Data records
• • •

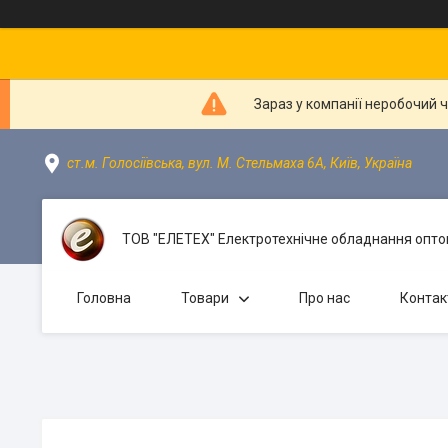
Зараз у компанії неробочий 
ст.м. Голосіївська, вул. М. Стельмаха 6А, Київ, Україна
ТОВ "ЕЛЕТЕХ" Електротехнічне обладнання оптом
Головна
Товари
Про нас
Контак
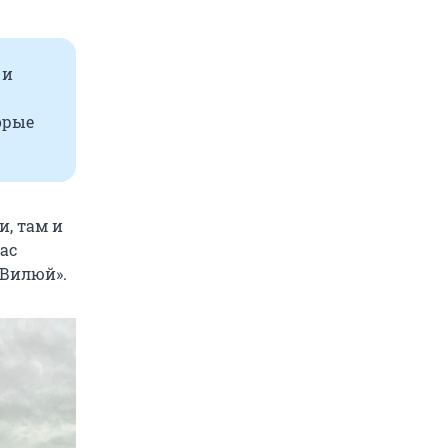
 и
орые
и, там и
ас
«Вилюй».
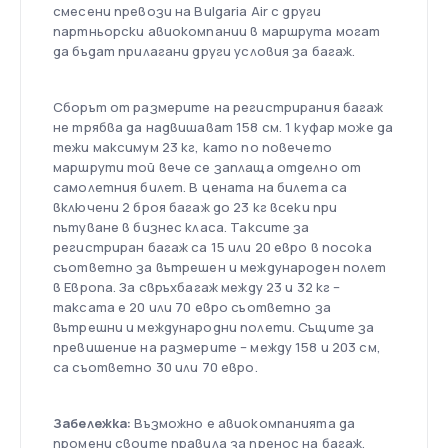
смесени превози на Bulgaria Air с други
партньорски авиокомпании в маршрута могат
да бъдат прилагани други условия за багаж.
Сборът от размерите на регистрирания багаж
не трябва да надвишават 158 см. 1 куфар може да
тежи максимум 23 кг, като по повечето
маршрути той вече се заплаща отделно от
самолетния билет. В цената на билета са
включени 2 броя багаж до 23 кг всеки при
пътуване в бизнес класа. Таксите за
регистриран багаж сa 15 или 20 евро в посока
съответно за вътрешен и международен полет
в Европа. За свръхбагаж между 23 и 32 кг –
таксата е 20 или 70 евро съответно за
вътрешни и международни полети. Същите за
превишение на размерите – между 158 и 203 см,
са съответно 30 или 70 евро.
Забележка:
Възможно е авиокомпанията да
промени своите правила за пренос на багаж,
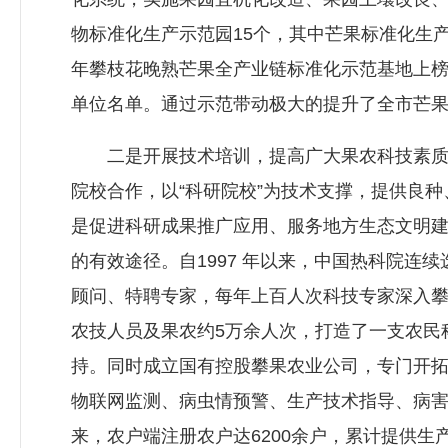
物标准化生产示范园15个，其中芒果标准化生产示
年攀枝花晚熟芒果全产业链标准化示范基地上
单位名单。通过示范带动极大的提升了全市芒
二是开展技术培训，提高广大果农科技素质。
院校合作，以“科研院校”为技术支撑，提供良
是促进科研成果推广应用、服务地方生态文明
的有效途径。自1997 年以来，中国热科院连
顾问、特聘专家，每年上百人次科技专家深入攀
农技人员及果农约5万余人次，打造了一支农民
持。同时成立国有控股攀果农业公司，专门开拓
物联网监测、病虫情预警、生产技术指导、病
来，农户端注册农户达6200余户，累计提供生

• • •

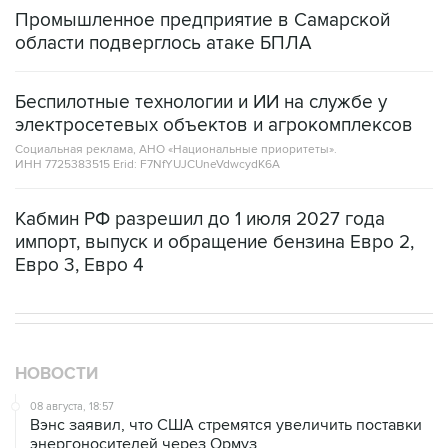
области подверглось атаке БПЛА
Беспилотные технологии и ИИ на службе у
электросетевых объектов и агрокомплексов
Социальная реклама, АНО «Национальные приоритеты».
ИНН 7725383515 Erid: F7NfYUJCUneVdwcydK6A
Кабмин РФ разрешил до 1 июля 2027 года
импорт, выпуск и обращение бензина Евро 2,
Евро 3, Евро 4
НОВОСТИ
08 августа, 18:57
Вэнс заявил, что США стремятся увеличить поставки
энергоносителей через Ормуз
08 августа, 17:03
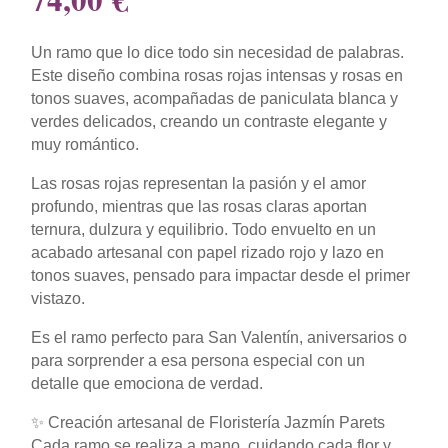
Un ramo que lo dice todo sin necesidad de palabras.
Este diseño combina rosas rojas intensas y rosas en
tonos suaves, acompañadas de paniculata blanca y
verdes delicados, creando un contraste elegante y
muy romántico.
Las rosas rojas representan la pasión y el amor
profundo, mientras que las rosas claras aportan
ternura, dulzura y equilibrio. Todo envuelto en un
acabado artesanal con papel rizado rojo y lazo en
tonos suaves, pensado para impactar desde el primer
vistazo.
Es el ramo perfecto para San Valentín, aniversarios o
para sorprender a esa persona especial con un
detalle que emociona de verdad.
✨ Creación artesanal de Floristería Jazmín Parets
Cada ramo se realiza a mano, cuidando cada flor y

• • •

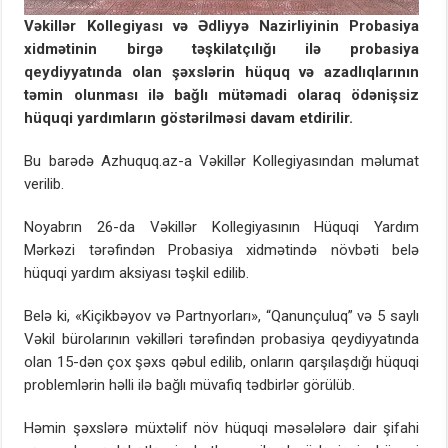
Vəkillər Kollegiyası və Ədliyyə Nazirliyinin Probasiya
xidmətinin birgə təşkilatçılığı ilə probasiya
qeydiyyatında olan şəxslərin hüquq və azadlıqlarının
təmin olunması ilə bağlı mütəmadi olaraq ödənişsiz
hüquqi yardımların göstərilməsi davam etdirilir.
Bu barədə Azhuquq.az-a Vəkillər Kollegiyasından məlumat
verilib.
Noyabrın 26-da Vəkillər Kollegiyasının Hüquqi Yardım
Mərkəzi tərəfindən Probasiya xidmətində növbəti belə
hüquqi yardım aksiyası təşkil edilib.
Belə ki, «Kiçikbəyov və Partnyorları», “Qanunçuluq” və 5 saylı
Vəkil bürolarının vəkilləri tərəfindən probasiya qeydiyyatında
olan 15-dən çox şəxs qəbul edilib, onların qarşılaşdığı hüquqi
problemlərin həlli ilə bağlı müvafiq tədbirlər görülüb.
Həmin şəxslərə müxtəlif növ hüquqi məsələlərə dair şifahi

• • •

Work task => Output exactly the lines above, beginning at the one with "Вэнс заявил, что" and stopping after the one with "Cada ramo se". Pictures are to be omitted.

Exercise response =>
Вэнс заявил, что США стремятся увеличить поставки
энергоносителей через Ормуз
08 августа, 17:03
Un ramo que lo dice todo sin necesidad de palabras.
Este diseño combina rosas rojas intensas y rosas en
tonos suaves, acompañadas de paniculata blanca y
verdes delicados, creando un contraste elegante y
muy romántico.
Las rosas rojas representan la pasión y el amor
profundo, mientras que las rosas claras aportan
ternura, dulzura y equilibrio. Todo envuelto en un
acabado artesanal con papel rizado rojo y lazo en
tonos suaves, pensado para impactar desde el primer
vistazo.
Es el ramo perfecto para San Valentín, aniversarios o
para sorprender a esa persona especial con un
detalle que emociona de verdad.
✨ Creación artesanal de Floristería Jazmín Parets
Cada ramo se realiza a mano, cuidando cada flor y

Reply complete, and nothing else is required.